BTW, I am surprised also by how badly Murmur3 worked. I guess it doesn’t like my CPU or compiler or something.

The code:

/*
   xxHash - Fast Hash algorithm
   Copyright (C) 2012, Yann Collet & Maciej Adamczyk.
   BSD 2-Clause License (http://www.opensource.org/licenses/bsd-license.php)

   Redistribution and use in source and binary forms, with or without
   modification, are permitted provided that the following conditions are
   met:

       * Redistributions of source code must retain the above copyright
   notice, this list of conditions and the following disclaimer.
       * Redistributions in binary form must reproduce the above
   copyright notice, this list of conditions and the following disclaimer
   in the documentation and/or other materials provided with the
   distribution.

   THIS SOFTWARE IS PROVIDED BY THE COPYRIGHT HOLDERS AND CONTRIBUTORS
   "AS IS" AND ANY EXPRESS OR IMPLIED WARRANTIES, INCLUDING, BUT NOT
   LIMITED TO, THE IMPLIED WARRANTIES OF MERCHANTABILITY AND FITNESS FOR
   A PARTICULAR PURPOSE ARE DISCLAIMED. IN NO EVENT SHALL THE COPYRIGHT
   OWNER OR CONTRIBUTORS BE LIABLE FOR ANY DIRECT, INDIRECT, INCIDENTAL,
   SPECIAL, EXEMPLARY, OR CONSEQUENTIAL DAMAGES (INCLUDING, BUT NOT
   LIMITED TO, PROCUREMENT OF SUBSTITUTE GOODS OR SERVICES; LOSS OF USE,
   DATA, OR PROFITS; OR BUSINESS INTERRUPTION) HOWEVER CAUSED AND ON ANY
   THEORY OF LIABILITY, WHETHER IN CONTRACT, STRICT LIABILITY, OR TORT
   (INCLUDING NEGLIGENCE OR OTHERWISE) ARISING IN ANY WAY OUT OF THE USE
   OF THIS SOFTWARE, EVEN IF ADVISED OF THE POSSIBILITY OF SUCH DAMAGE.

************************************************************************
   This file contains a pair of super-fast hashes for checksumming
   purposes, designed for large (1 KB+) inputs.
   Known limitations:
    * they use 64-bit math and will not be so fast on 32-bit machines
    * on architectures that disallow unaligned memory access, the input
      must be 8-byte aligned.

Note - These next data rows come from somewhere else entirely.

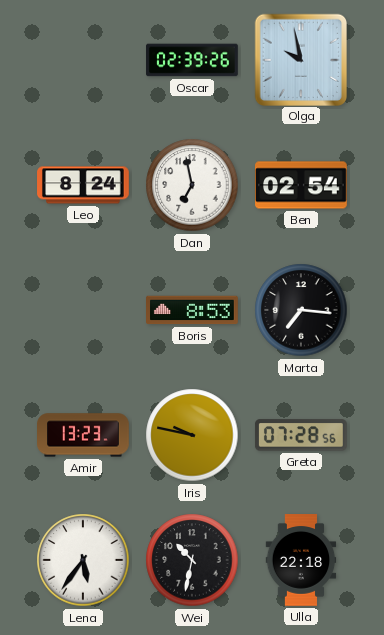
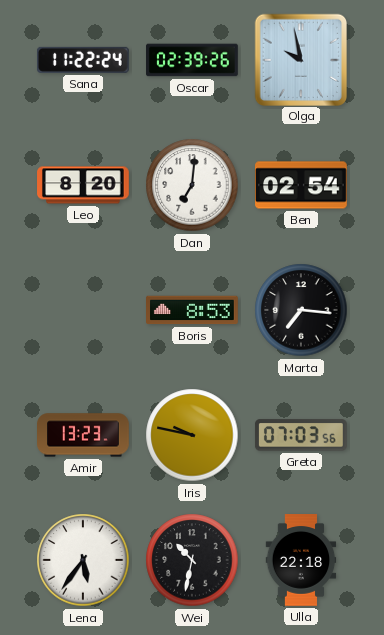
Sana: none -> 11:22
Leo: 8:24 -> 8:20
Dan: 6:58 -> 7:01
Greta: 07:28 -> 07:03
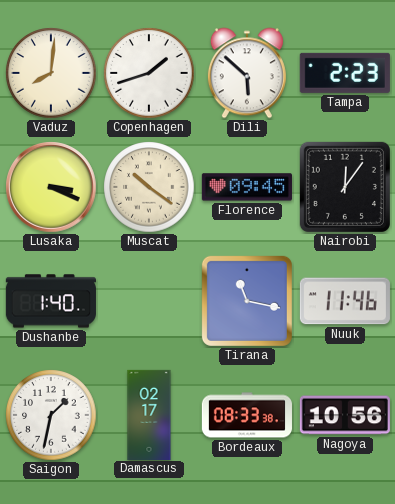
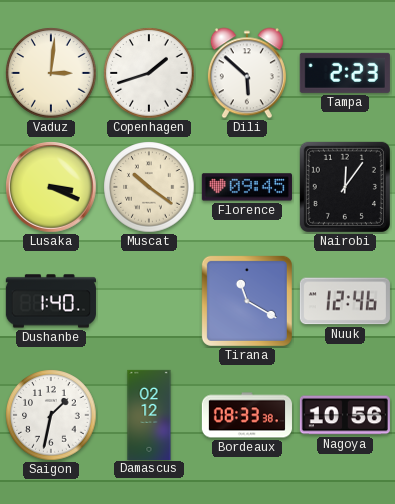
Vaduz: 8:01 -> 3:01
Tirana: 11:17 -> 11:20
Nuuk: 11:46 -> 12:46
Damascus: 02:17 -> 02:12
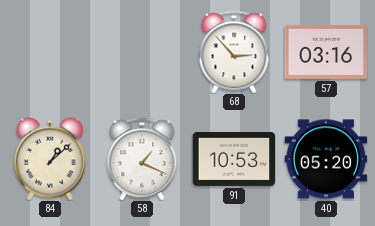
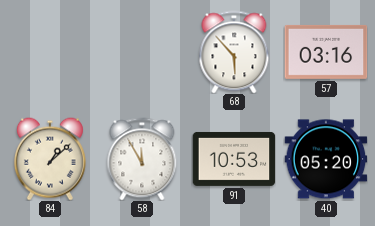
68: 2:53 -> 5:53
58: 1:19 -> 11:55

Aligning it on other architectures
      is not needed, but will improve performance.
*/

//**************************************
// Includes
//**************************************
#include "stddef.h"
#include "stdint.h"
#include "string.h"


//**************************************
// Macros
//**************************************
#define _rotl(x,r) ((x << r) | (x >> (64 - r)))

//**************************************
// Constants
//**************************************
#define PRIME 11400714819323198393ULL

//******************************
// Hash functions
//******************************
void XXH_fast256(const void* input, size_t len, uint64_t* seed_out)
{
    const uint8_t* p = (uint8_t*)input;
    const uint8_t* const bEnd = p + len;
    uint64_t v1 = len * PRIME;
    uint64_t v2 = v1;
    uint64_t v3 = v1;
    uint64_t v4 = v1;
    const uint8_t* const limit = len > 4 * sizeof(uint64_t) ? bEnd - 4 * sizeof(uint64_t) : NULL;

    while (p<limit)
    {
        v1 = _rotl(v1, 29) + (*(uint64_t*)p); p+=sizeof(uint64_t);
        v2 = _rotl(v2, 31) + (*(uint64_t*)p); p+=sizeof(uint64_t);
        v3 = _rotl(v3, 33) + (*(uint64_t*)p); p+=sizeof(uint64_t);
        v4 = _rotl(v4, 35) + (*(uint64_t*)p); p+=sizeof(uint64_t);
    }
    memcpy(seed_out, p, bEnd-p);

    seed_out[0] += v1;
    seed_out[1] += v2;
    seed_out[2] += v3;
    seed_out[3] += v4;
}
void XXH_strong256(const void* input, size_t len, uint64_t* seed_out)
{
    const uint8_t* p = (uint8_t*)input;
    const uint8_t* const bEnd = p + len;
    uint64_t v1 = len * PRIME;
    uint64_t v2 = v1;
    uint64_t v3 = v1;
    uint64_t v4 = v1;
    const uint8_t* const limit = len > 4 * sizeof(uint64_t) ? bEnd - 4 * sizeof(uint64_t) : NULL;

    while (p<limit)
    {
        v1 += _rotl(v1, 29); v1 *= PRIME; v1 += (*(uint64_t*)p); p+=sizeof(uint64_t);
        v2 += _rotl(v2, 31); v2 *= PRIME; v2 += (*(uint64_t*)p); p+=sizeof(uint64_t);
        v3 += _rotl(v3, 33); v3 *= PRIME; v3 += (*(uint64_t*)p); p+=sizeof(uint64_t);
        v4 += _rotl(v4, 35); v4 *= PRIME; v4 += (*(uint64_t*)p); p+=sizeof(uint64_t);
    }
    memcpy(seed_out, p, bEnd-p);

    seed_out[0] += v1;
    seed_out[1] += v2;
    seed_out[2] += v3;
    seed_out[3] += v4;
}

Final note:
The code is very young and I’m a checksumming amateur, there might be bugs.